Lebanese President Michel Aoun left the capital, Beirut, on Monday, heading to Qatar, at the invitation of its Emir, Sheikh Tamim bin Hamad; To search for ways to strengthen and develop relations between the two countries in all fields.
According to a statement by the Lebanese presidency, which The Eastern Herald reviewed, Aoun left Beirut this morning, for Qatar, at the invitation of its Emir, Sheikh Tamim, to participate in the opening of the Arab Football Cup – FIFA 2021, which starts on Tuesday.
The statement stated that President Aoun will discuss with the Emir of Qatar “ways to strengthen and develop bilateral relations between the two brotherly countries in all fields, in addition to working to activate the Lebanese-Qatari Joint Higher Committee”, without specifying the duration of the visit.
The accompanying delegation includes Minister of Energy and Water Walid Fayyad, former Minister Pierre Raffoul, and Director General of Public Security Major General Abbas Ibrahim. The delegation in Doha will be joined by Ambassador Farah Berri.
Minister Fayyad is scheduled to discuss energy-related issues with Qatari officials, and the possibility of benefiting from their expertise in the field of exploration and extraction of gas and oil, according to the statement.
President Aoun’s visit is the first by a Lebanese official since the formation of Najib Mikati’s government, in addition to a diplomatic crisis that erupted between Beirut and Gulf countries, most notably Saudi Arabia and the UAE, last October against the background of statements by Lebanese Minister of Information George Kordahi about the Yemen war.
In an interview recorded last August (before his appointment as a minister), and broadcast on October 25, Qardahi said that the Houthis were “defending themselves against the attacks of Saudi Arabia and the UAE.”
Following the statement, the Gulf states took strict decisions towards Lebanon.

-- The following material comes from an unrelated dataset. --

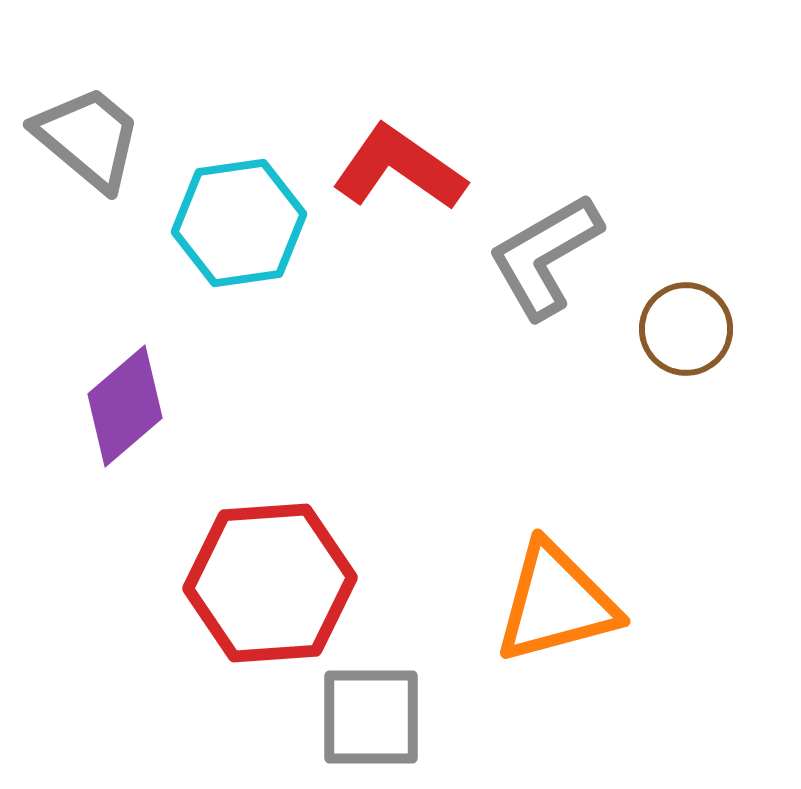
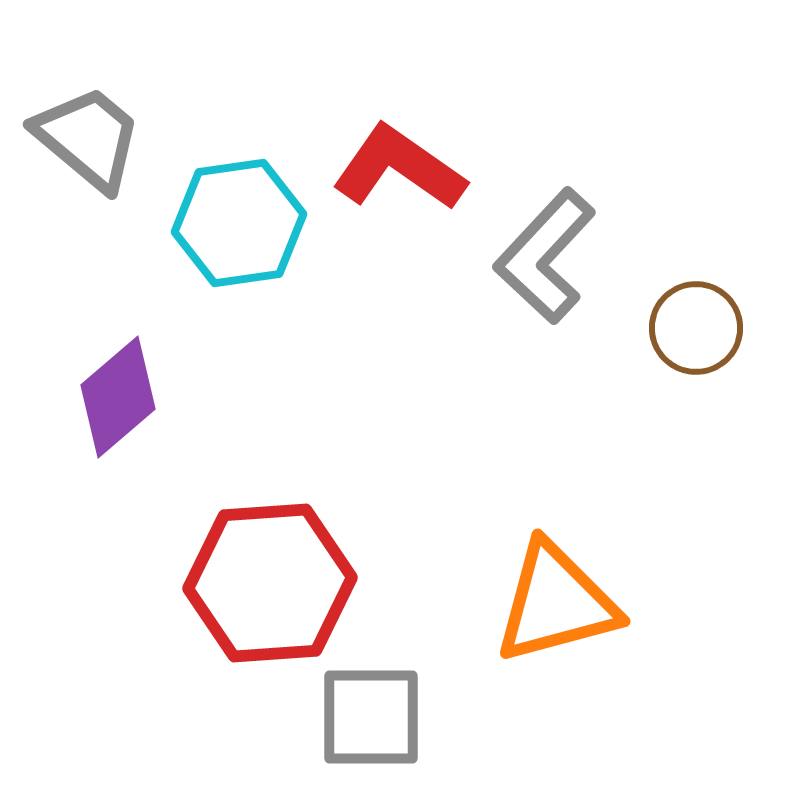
gray L-shape: rotated 17 degrees counterclockwise
brown circle: moved 10 px right, 1 px up
purple diamond: moved 7 px left, 9 px up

Saudi Arabia, the UAE, Bahrain, Kuwait, and Yemen announced the withdrawal of their ambassadors from Beirut, but Saudi Arabia increased its package of decisions and stopped all Lebanese imports from entering it.
For two years, the Lebanese have been experiencing an unprecedented severe economic crisis that has led to a record collapse in the value of the local currency against the dollar, as well as a shortage of fuel and medicine, and the collapse of their purchasing power.